Months después, el 6 de septiembre de 2025, repitió la maniobra. Esta vez elaboró un certificado médico falso utilizando un recetario con sellos adulterados del Hospital Avellaneda. Allí consignó un diagnóstico de gastroenteritis que nunca existió y ordenó tres días de reposo para otra persona.
El allanamiento que develó todo
La trama se desmoronó el 22 de octubre de 2025. Investigadores allanaron su vivienda en el barrio San Miguel y el hallazgo fue contundente.

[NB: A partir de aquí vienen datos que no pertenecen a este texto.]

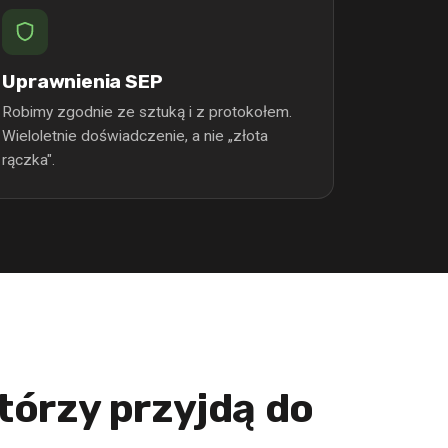
Uprawnienia SEP
Robimy zgodnie ze sztuką i z protokołem.
Wieloletnie doświadczenie, a nie „złota
rączka".
którzy przyjdą do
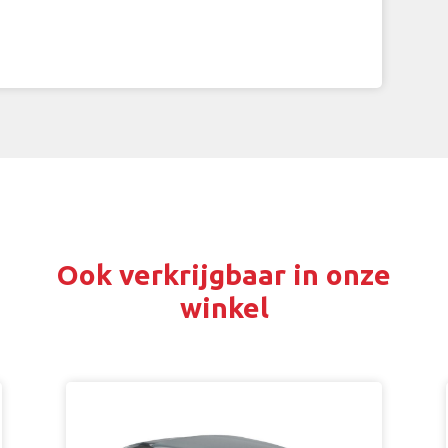
Ook verkrijgbaar in onze
winkel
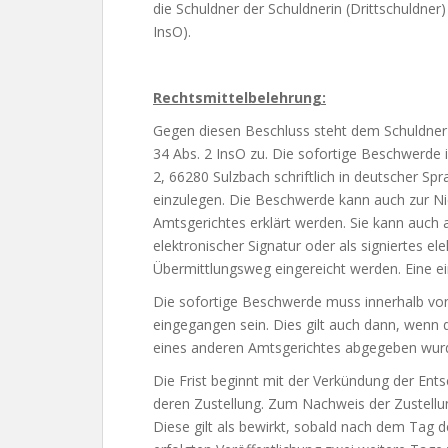
die Schuldner der Schuldnerin (Drittschuldner
InsO).
Rechtsmittelbelehrung:
Gegen diesen Beschluss steht dem Schuldner
34 Abs. 2 InsO zu. Die sofortige Beschwerde 
2, 66280 Sulzbach schriftlich in deutscher Spr
einzulegen. Die Beschwerde kann auch zur Nie
Amtsgerichtes erklärt werden. Sie kann auch a
elektronischer Signatur oder als signiertes 
Übermittlungsweg eingereicht werden. Eine einf
Die sofortige Beschwerde muss innerhalb vo
eingegangen sein. Dies gilt auch dann, wenn 
eines anderen Amtsgerichtes abgegeben wur
Die Frist beginnt mit der Verkündung der Ents
deren Zustellung. Zum Nachweis der Zustellu
Diese gilt als bewirkt, sobald nach dem Tag 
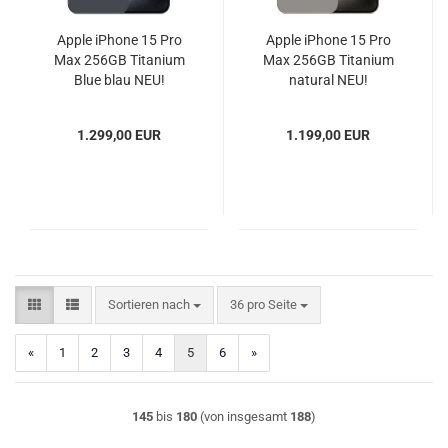
Apple iPhone 15 Pro
Apple iPhone 15 Pro
Max 256GB Titanium
Max 256GB Titanium
Blue blau NEU!
natural NEU!
1.299,00 EUR
1.199,00 EUR
Sortieren nach
pro Seite
Sortieren nach
36 pro Seite
«
1
2
3
4
5
6
»
145
bis
180
(von insgesamt
188
)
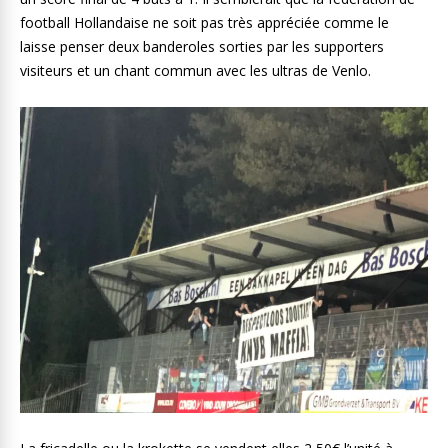
football Hollandaise ne soit pas très appréciée comme le
laisse penser deux banderoles sorties par les supporters
visiteurs et un chant commun avec les ultras de Venlo.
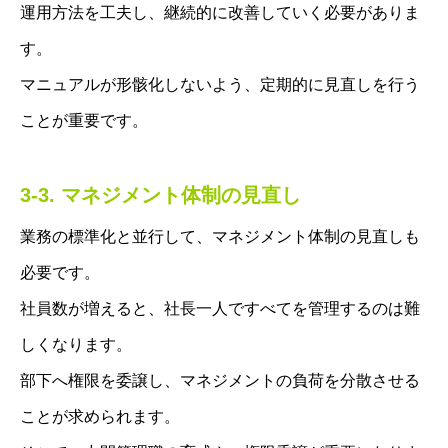
運用方法を工夫し、継続的に改善していく必要がありま
す。
マニュアルが形骸化しないよう、定期的に見直しを行う
ことが重要です。
3-3. マネジメント体制の見直し
業務の標準化と並行して、マネジメント体制の見直しも
必要です。
社員数が増えると、社長一人ですべてを管理するのは難
しくなります。
部下へ権限を委譲し、マネジメントの負荷を分散させる
ことが求められます。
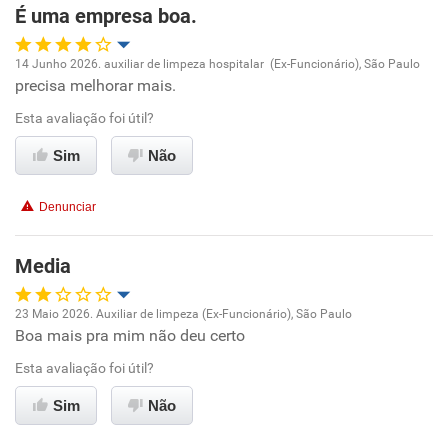
É uma empresa boa.
Recomenda esta empresa
14 Junho 2026. auxiliar de limpeza hospitalar (Ex-Funcionário), São Paulo
Recomenda a diretoria
precisa melhorar mais.
Oportunidade de promoção
Esta avaliação foi útil?
Ambiente de trabalho
Sim
Não
Conciliação com a vida familiar
Denunciar
Benefícios
Media
Recomenda esta empresa
23 Maio 2026. Auxiliar de limpeza (Ex-Funcionário), São Paulo
Recomenda a diretoria
Boa mais pra mim não deu certo
Oportunidade de promoção
Esta avaliação foi útil?
Ambiente de trabalho
Sim
Não
Conciliação com a vida familiar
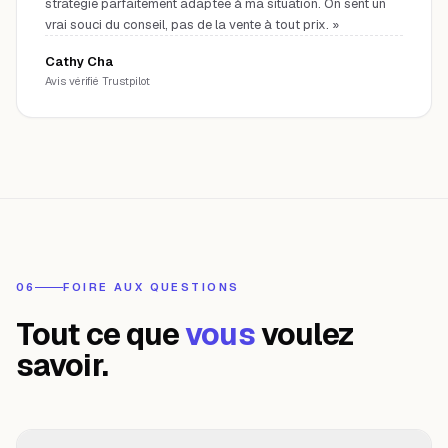
stratégie parfaitement adaptée à ma situation. On sent un
vrai souci du conseil, pas de la vente à tout prix.
»
Cathy Cha
Avis vérifié Trustpilot
06
FOIRE AUX QUESTIONS
Tout ce que
vous
voulez
savoir.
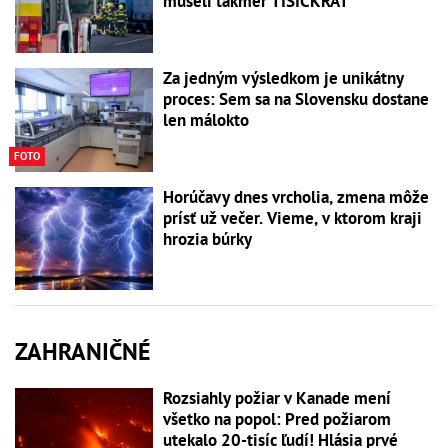
museli takmer TISÍCKRÁT
Za jedným výsledkom je unikátny
proces: Sem sa na Slovensku dostane
len málokto
FOTO
Horúčavy dnes vrcholia, zmena môže
prísť už večer. Vieme, v ktorom kraji
hrozia búrky
ZAHRANIČNÉ
Rozsiahly požiar v Kanade mení
všetko na popol: Pred požiarom
utekalo 20-tisíc ľudí! Hlásia prvé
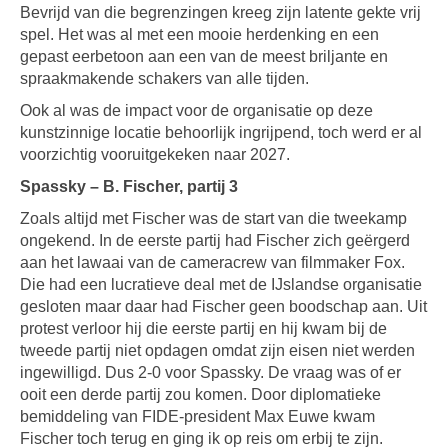
Bevrijd van die begrenzingen kreeg zijn latente gekte vrij
spel. Het was al met een mooie herdenking en een
gepast eerbetoon aan een van de meest briljante en
spraakmakende schakers van alle tijden.
Ook al was de impact voor de organisatie op deze
kunstzinnige locatie behoorlijk ingrijpend, toch werd er al
voorzichtig vooruitgekeken naar 2027.
Spassky – B. Fischer, partij 3
Zoals altijd met Fischer was de start van die tweekamp
ongekend. In de eerste partij had Fischer zich geërgerd
aan het lawaai van de cameracrew van filmmaker Fox.
Die had een lucratieve deal met de IJslandse organisatie
gesloten maar daar had Fischer geen boodschap aan. Uit
protest verloor hij die eerste partij en hij kwam bij de
tweede partij niet opdagen omdat zijn eisen niet werden
ingewilligd. Dus 2-0 voor Spassky. De vraag was of er
ooit een derde partij zou komen. Door diplomatieke
bemiddeling van FIDE-president Max Euwe kwam
Fischer toch terug en ging ik op reis om erbij te zijn.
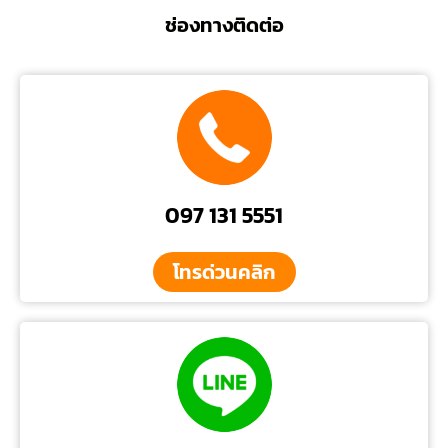
ช่องทางติดต่อ
097 131 5551
โทรด่วนคลิก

Encontraron tres sellos medalla pertenecientes a instituciones públicas: el Ministerio de Educación, el Hospital de Clínicas Nicolás Avellaneda, el SIPROSA y la Oficina de Trámites Ciudadanos. Pero eso no fue todo.
El operativo también permitió secuestrar 22 sellos profesionales de médicos, odontólogos y técnicos de la salud. La pesquisa determinó que todos fueron confeccionados de manera fraudulenta por la condenada para usarlos en certificados, fichas y otros documentos apócrifos.
Las consecuencias de una condena histórica
Durante la audiencia, la auxiliar fiscal Daniela Briz Tomás expuso la gravedad del caso. “Los hechos y la multiplicidad de víctimas comprometieron especialmente la fe pública, la salud de la ciudadanía y también la honorabilidad de los profesionales involucrados”, señaló.
Además de la pena de prisión, el juez impuso a Fernández una obligación económica de gran peso. Deberá resarcir a las víctimas con un total de $1.565.500, monto que se dividirá en cuatro partes.
También recibió la prohibición expresa de intimidar, directa o indirectamente, a las personas afectadas. La orden incluye hacerlo a través de terceros o por medios de comunicación.
El magistrado homologó el acuerdo y ordenó el decomiso de todos los elementos secuestrados. Además, dispuso un oficio a ANSES para que evalúe si la condenada puede seguir percibiendo la Asignación Universal por Hijo.
La sentencia marca un precedente en la lucha contra la falsificación documental en el ámbito de la salud, un delito que pone en riesgo a toda la comunidad.